Neulich wollte ich nicht hören, was der Server vorschlug...

Nur weil ich vorhin nicht hören wollte, was der Server mir vorschlug. Als meine Freundin Viola mir am Telefon sagte, dass das mit uns niemals etwas werden würde. Als die Musik plötzlich düster wurde. Als das Bild an der Wand verschwand. Ein Scherz ist das, dachte ich. Ein sehr schlechter. Dass ein Chip so feinfühlig ist, wusste ich nicht. Okay, ich fühlte mich wirklich wie am Boden zerstört - aber Rammstein, das konnte ich nun als Letztes gebrauchen. Spielen zur Ablenkung? Ging nicht, das hatte er gesperrt. Und das war mir zu viel. Ich rannte in den Keller. Konnte man den Server nicht ausschalten? Nein. Der Stecker: unter Putz, wie alles Wichtige in diesem Haus. Auch ein Tritt gegen das Gehäuse brachte nichts. Aaargh.

Ich will ausziehen

Wie versteinert sitze ich da. Ich verzichte auf die Zukunft. Nicht, dass ich die gute alte Steinzeit bevorzugen würde, aber Schallplatten und Videocassetten haben so etwas nie mit mir gemacht. Vielleicht wäre es gut, einen Server im Keller zu haben, der speichert, was ich will - nicht das, wovon er denkt, dass ich es will. Der nicht denkt, sondern mich denken lässt. Dessen Herr ich bin. Always look on the bright side of life. Ich will ausziehen.

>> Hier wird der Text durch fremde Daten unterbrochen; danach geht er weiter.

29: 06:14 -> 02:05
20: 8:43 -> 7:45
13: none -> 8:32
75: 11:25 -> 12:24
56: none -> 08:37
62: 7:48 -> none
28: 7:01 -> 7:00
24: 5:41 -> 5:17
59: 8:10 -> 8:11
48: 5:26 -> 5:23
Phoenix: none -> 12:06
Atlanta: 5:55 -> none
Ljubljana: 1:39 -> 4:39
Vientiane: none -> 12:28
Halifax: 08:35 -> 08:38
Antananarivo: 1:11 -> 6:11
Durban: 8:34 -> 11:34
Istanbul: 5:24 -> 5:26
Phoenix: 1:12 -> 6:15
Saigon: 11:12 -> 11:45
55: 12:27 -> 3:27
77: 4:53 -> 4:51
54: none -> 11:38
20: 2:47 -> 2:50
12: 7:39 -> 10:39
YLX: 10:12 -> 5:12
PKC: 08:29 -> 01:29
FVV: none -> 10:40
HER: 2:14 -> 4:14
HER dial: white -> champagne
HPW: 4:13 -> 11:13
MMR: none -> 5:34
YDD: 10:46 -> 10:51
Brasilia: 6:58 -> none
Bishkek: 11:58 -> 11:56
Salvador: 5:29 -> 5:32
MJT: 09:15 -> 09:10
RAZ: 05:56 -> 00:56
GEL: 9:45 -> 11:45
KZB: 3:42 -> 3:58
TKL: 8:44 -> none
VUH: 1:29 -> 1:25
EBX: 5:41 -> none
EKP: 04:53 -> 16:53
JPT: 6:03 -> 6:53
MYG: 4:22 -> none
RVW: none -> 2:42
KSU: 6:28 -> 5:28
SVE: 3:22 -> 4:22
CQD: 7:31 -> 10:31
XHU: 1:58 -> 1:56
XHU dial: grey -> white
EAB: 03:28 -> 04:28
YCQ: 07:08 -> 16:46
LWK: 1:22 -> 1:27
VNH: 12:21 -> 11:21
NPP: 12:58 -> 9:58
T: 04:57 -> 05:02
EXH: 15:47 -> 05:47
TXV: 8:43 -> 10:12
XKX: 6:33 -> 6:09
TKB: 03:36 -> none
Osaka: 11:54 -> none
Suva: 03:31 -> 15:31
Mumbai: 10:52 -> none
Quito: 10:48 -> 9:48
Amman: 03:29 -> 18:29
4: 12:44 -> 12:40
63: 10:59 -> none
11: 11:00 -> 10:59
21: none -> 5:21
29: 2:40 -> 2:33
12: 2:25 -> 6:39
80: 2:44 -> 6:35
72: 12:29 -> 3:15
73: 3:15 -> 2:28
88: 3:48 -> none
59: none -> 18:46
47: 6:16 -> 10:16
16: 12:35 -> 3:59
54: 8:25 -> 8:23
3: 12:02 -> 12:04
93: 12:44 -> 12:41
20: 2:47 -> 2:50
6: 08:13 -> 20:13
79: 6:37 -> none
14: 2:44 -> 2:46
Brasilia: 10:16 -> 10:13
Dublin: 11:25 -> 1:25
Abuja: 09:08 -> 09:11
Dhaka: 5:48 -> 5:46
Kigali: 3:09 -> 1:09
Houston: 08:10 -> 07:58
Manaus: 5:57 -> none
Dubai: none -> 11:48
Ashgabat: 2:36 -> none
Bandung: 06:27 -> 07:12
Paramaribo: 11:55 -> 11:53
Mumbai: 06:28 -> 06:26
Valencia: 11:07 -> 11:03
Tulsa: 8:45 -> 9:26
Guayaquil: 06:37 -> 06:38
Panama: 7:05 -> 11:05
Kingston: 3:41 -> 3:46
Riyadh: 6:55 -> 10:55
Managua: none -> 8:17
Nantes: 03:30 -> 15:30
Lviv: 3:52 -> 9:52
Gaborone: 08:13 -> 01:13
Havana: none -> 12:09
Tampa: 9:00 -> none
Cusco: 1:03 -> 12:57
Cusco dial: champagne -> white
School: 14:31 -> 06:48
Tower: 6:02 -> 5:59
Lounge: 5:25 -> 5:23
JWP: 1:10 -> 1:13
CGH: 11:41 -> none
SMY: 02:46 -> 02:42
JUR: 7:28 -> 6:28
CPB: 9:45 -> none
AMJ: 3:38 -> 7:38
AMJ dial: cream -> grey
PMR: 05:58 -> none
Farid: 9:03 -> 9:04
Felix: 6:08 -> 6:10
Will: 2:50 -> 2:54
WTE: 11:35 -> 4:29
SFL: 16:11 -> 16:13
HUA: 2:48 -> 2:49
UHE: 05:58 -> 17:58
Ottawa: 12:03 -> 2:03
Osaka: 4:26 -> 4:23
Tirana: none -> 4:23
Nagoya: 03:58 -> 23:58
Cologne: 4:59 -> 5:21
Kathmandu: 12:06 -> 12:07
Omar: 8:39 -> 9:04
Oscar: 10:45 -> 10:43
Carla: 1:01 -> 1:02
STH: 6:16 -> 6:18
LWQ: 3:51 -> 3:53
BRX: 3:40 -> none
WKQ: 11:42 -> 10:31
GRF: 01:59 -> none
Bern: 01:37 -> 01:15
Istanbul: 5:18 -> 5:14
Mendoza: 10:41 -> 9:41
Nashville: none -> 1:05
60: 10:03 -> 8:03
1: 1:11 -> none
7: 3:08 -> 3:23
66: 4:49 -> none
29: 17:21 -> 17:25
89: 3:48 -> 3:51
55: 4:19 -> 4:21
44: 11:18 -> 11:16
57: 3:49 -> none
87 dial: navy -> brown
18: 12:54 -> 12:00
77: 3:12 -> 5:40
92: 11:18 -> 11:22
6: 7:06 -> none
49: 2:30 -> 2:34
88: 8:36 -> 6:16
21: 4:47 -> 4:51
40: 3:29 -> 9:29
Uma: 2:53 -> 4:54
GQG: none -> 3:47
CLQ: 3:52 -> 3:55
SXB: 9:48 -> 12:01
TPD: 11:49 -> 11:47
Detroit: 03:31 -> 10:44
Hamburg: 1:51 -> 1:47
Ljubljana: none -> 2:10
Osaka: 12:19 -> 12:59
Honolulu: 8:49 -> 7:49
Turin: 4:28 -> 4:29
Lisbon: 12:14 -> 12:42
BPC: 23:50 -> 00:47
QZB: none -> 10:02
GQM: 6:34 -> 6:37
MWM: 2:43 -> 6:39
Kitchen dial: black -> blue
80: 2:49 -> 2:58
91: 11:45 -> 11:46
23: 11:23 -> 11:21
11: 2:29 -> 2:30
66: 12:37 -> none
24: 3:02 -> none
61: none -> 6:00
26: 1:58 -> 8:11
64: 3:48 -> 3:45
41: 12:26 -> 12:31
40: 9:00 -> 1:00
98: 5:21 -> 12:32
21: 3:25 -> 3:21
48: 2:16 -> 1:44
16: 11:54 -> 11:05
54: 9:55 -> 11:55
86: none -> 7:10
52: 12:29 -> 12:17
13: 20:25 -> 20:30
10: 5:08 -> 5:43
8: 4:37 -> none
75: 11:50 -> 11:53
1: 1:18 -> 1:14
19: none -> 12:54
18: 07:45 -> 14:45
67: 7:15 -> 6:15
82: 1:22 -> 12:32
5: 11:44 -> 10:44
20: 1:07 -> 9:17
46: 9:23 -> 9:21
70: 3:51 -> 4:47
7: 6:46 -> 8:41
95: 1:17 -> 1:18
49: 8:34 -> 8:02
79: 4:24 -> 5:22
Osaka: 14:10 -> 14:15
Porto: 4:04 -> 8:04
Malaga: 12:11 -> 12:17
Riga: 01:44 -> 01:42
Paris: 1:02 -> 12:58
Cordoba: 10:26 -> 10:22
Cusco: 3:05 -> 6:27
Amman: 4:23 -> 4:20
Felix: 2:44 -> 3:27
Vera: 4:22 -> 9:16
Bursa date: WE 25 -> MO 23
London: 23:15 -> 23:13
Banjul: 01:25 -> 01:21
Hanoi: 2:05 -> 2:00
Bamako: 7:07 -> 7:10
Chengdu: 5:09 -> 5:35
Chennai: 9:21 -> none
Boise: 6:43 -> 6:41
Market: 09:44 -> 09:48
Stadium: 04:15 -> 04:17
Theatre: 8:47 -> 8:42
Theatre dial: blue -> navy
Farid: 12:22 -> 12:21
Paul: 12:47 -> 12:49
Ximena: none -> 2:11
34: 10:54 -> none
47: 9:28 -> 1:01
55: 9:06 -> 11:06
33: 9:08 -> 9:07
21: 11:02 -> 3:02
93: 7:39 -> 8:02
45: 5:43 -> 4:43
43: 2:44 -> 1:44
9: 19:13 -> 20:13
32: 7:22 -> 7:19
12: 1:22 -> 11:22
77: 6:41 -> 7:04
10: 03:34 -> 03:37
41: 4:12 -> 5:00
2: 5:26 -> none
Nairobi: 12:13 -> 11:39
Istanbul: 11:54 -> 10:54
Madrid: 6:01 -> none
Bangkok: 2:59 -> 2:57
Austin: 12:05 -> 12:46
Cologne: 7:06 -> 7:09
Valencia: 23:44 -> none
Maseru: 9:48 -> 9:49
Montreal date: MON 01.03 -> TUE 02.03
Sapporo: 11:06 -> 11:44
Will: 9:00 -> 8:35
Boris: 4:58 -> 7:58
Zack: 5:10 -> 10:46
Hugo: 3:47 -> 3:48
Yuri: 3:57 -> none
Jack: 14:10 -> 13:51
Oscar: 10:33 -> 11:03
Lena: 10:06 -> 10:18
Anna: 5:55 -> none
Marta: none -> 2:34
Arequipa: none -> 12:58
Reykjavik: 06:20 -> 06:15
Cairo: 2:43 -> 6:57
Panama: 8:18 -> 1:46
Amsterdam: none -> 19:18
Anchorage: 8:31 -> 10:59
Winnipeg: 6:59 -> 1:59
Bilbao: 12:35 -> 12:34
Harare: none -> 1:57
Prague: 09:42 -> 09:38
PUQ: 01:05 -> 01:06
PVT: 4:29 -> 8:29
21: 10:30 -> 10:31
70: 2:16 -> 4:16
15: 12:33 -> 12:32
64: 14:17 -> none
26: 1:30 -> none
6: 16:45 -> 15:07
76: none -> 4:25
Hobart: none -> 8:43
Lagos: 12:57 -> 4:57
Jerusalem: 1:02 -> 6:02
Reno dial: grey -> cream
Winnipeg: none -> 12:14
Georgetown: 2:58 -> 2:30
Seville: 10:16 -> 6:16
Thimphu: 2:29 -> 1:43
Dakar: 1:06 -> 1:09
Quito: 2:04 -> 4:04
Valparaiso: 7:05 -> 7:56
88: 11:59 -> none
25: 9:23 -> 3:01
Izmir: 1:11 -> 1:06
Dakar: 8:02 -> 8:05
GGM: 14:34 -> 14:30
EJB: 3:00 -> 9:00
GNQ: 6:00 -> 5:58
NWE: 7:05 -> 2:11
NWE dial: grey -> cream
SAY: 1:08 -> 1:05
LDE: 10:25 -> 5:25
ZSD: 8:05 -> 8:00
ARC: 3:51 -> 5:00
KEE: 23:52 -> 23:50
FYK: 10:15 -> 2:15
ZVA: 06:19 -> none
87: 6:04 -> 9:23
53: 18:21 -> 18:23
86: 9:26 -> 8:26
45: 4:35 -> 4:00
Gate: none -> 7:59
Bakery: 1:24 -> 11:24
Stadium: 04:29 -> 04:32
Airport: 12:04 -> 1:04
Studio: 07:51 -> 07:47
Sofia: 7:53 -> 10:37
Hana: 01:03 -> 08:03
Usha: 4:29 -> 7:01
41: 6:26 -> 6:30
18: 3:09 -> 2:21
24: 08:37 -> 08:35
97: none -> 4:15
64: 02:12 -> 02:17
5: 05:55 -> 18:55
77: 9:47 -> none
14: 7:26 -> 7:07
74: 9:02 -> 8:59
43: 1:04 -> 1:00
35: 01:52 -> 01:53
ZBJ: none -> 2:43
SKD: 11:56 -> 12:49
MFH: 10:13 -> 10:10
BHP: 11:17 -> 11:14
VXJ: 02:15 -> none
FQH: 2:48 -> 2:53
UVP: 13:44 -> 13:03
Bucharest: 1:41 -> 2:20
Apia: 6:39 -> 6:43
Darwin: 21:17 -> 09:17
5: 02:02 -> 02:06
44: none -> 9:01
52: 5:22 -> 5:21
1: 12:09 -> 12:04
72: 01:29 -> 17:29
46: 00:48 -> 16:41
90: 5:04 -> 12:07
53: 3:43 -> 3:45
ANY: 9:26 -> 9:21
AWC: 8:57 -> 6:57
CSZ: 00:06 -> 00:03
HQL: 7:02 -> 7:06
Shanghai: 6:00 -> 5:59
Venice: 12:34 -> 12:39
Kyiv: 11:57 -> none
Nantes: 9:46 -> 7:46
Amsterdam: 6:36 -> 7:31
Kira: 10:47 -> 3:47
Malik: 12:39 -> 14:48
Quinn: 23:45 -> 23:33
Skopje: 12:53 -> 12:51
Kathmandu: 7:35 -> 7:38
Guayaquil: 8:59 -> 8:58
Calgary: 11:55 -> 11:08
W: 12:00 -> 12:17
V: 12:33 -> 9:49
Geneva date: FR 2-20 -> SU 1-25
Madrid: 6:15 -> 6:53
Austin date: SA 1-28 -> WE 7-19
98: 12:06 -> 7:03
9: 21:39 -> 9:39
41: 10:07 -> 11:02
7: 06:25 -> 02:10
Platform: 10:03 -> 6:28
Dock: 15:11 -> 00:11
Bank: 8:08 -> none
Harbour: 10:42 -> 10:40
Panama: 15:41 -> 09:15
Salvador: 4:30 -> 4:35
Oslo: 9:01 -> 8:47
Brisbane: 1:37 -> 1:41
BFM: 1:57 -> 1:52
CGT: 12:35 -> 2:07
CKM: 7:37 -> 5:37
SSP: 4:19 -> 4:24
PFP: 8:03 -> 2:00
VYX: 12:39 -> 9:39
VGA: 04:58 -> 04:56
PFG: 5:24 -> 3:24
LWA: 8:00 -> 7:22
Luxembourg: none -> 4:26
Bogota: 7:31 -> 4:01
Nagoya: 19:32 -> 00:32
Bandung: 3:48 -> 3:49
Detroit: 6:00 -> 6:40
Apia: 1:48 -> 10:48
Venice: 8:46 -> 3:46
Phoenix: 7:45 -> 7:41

Endlich, es kommen Menschen in mein Haus

Nicht immer, wenn es klingelt, steht draußen die Polizei. Nur dieses Mal. Ich sehe sie durch meinen Türspion, verzerrt mit großen gebogenen Mützen, das Straßenlicht lässt sie heller erscheinen als sie sind. Es sind zwei, wie immer, ich sehe, wie sie tuscheln. Die kleinere Mütze verschwindet kurz, dann klingelt es noch einmal. Es ist an der Zeit. Ich öffne. »Ihre Nachbarn haben Schreie gehört«, sagt die größere Mütze, fragend, drohend. »Das stimmt«, antworte ich. Und lasse sie rein - froh, dass Menschen in mein perfektes Haus kommen.